Belle semaine, Julien Scavini

Le Concert du Nouvel-An à Vienne

Aussi longtemps que je m’en souvienne, j’ai toujours vu le Concert du Nouvel-An le 1er janvier. Dans mon enfance, c’était chez ma grand-mère, maintenant c’est chez moi. Un plaisir renouvelé pour bien démarrer l’année, en cuisinant puis en prenant l’apéritif. Les horaires sont bien calés ! Il y a quelques temps, je me trouvais chez des connaissances pour cette occasion, et eux ne connaissaient pas vraiment cet évènement musical. Cela ne les enjouait pas et l’on me força à passer à table sans pouvoir le voir. Autant dire que je n’y remettrai pas les pieds.

Intéressons-nous à la question vestimentaire du Neujahrskonzert der Wiener Philharmoniker. Tout le monde a l’habitude de voir les orchestres vêtus de noir.
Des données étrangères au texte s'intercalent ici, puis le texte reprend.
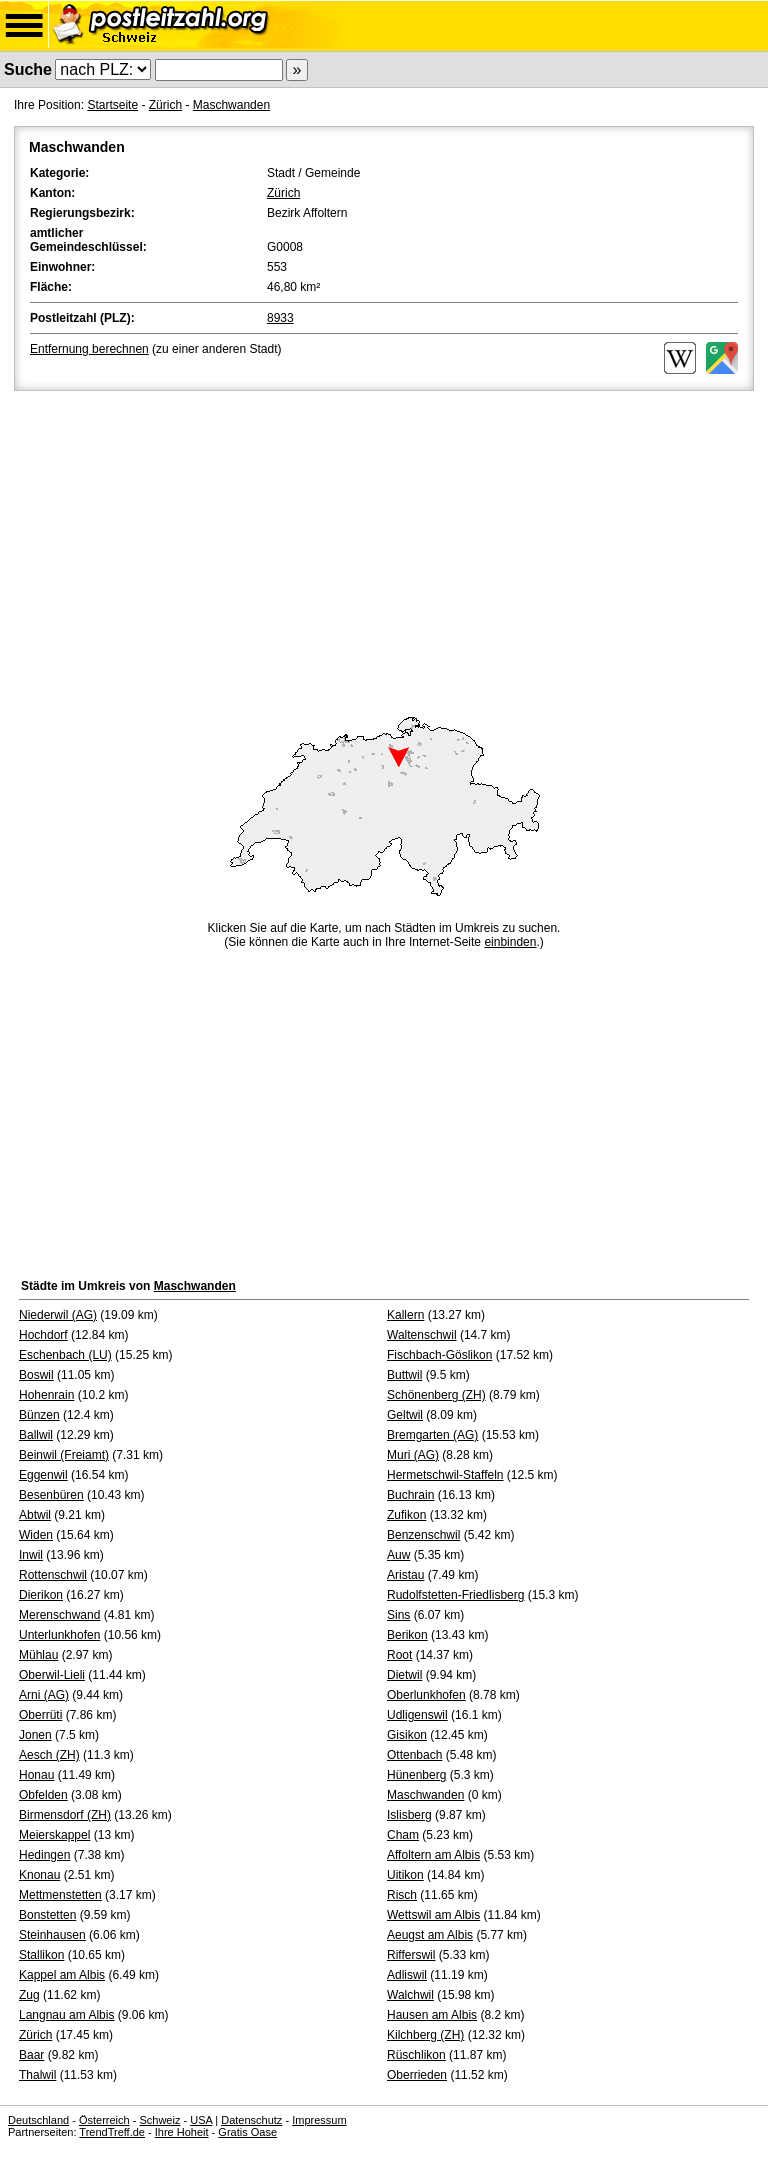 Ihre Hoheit (182, 2132)
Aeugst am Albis (430, 1935)
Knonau (39, 1875)
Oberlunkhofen (426, 1695)
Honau (36, 1775)
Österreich (104, 2120)
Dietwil (404, 1675)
Noir de la queue-de-pie, ancestrale et très statutaire. Noir du smoking, classique et intemporel. Noir aussi de la simple chemise ou du t-shirt, les mœurs et les orchestres évoluant. Le noir est lié à l’horaire, le soir. Toutes les représentations ne sont pas le soir, mais le noir est devenu synonyme d’habit de la scène musicale, en journée ou en soirée.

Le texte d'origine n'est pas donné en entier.